Saturday, September 29, 2018

Dream sequence

Ask a bunch of music nerds what their favourite Sonic Youth album is and it's pretty much guaranteed that Daydream Nation will come out on top. Albumism did just that, and the band's 1988 magnum opus polled a whopping 26 per cent of the votes.

Personally, my vote would have gone to Dirty (1992), which placed fifth. As the first Sonic Youth album I heard, it was my gateway drug to their world, and it's accessible in a way that perhaps none of their other LPs are, yet never really sounds like a band compromising their vision. Plus it features some of their finest songs: 'Drunken Butterfly', 'Sugar Kane', '100%' and 'Theresa's Sound World'.

Don't get me wrong, though: Daydream Nation is an awesome LP, probably the most prominent landmark in their career and an incredible experience live - but it didn't have the same impact on me as Dirty did, and I do struggle with the recording quality.
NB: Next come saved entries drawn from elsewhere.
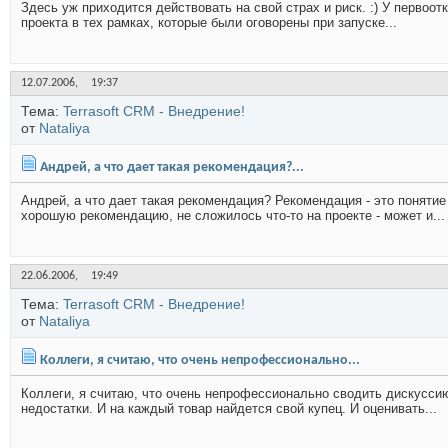
Здесь уж приходится действовать на свой страх и риск. :) У первоо
проекта в тех рамках, которые были оговорены при запуске...
12.07.2006,
19:37
Тема:
Terrasoft CRM - Внедрение!
от
Nataliya
Андрей, а что дает такая рекомендация?...
Андрей, а что дает такая рекомендация? Рекомендация - это поняти
хорошую рекомендацию, не сложилось что-то на проекте - может и...
22.06.2006,
19:49
Тема:
Terrasoft CRM - Внедрение!
от
Nataliya
Коллеги, я считаю, что очень непрофессионально...
Коллеги, я считаю, что очень непрофессионально сводить дискуссию
недостатки. И на каждый товар найдется свой купец. И оценивать...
Elsewhere in the rankings I was surprised to see 2006's Rather Ripped (#7) rated so highly. That and A Thousand Leaves (1998), while undoubtedly not without their merits, wouldn't have made my top ten, whereas 2004's Sonic Nurse and The Eternal, which turned out to be their swansong, certainly would.

If the LP that topped the pile didn't surprise me, neither did the one that attracted the fewest votes. I'd agree that NYC Ghosts & Flowers (2000) is the hardest album to love. It's all relative, though.